-------- Records for processing
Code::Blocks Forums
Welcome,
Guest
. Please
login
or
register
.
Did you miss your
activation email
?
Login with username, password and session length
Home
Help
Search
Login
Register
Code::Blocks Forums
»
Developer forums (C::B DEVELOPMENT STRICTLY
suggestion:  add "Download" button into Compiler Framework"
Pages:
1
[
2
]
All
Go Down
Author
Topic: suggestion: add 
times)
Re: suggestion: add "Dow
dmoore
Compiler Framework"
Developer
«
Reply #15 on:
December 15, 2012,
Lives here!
----------------
-------- Records for processing
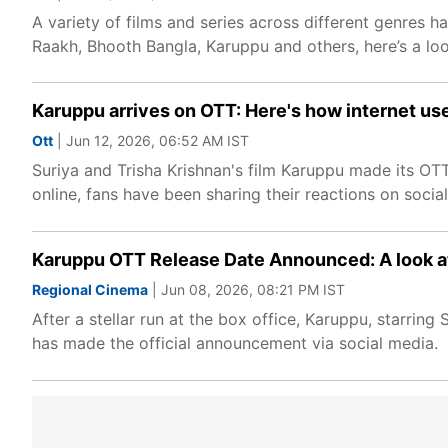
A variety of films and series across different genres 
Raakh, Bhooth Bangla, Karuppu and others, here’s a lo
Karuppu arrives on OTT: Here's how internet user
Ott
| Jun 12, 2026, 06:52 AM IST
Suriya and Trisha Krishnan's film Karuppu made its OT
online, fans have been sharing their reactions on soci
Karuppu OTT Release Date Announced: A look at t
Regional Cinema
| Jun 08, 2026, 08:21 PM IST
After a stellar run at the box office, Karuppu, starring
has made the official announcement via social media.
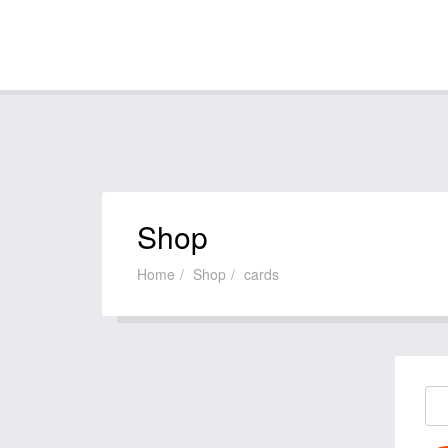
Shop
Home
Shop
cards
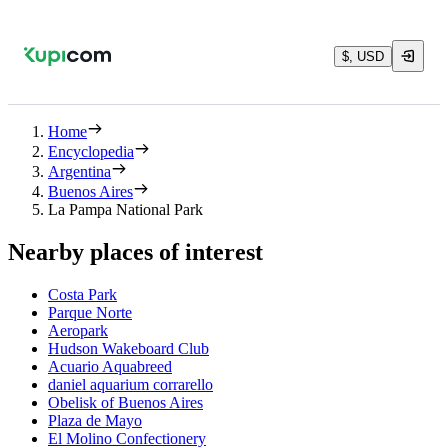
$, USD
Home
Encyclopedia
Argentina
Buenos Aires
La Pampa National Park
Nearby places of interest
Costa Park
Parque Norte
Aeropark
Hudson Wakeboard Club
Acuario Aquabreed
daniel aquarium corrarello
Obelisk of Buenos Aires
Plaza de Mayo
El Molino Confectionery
----------------
-------- Records for processing
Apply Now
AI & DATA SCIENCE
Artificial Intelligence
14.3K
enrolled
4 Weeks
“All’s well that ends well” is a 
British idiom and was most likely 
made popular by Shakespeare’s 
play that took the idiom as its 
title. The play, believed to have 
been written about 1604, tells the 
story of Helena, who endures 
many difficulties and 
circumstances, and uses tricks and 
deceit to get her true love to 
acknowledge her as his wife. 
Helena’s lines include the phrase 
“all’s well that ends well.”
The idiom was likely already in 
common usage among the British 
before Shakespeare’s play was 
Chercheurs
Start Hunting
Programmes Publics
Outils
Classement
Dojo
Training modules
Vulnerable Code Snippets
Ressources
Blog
----------------
Match on "likely": copy every line in the records that has it.

- **Response**:
British idiom and was most likely 
The idiom was likely already in 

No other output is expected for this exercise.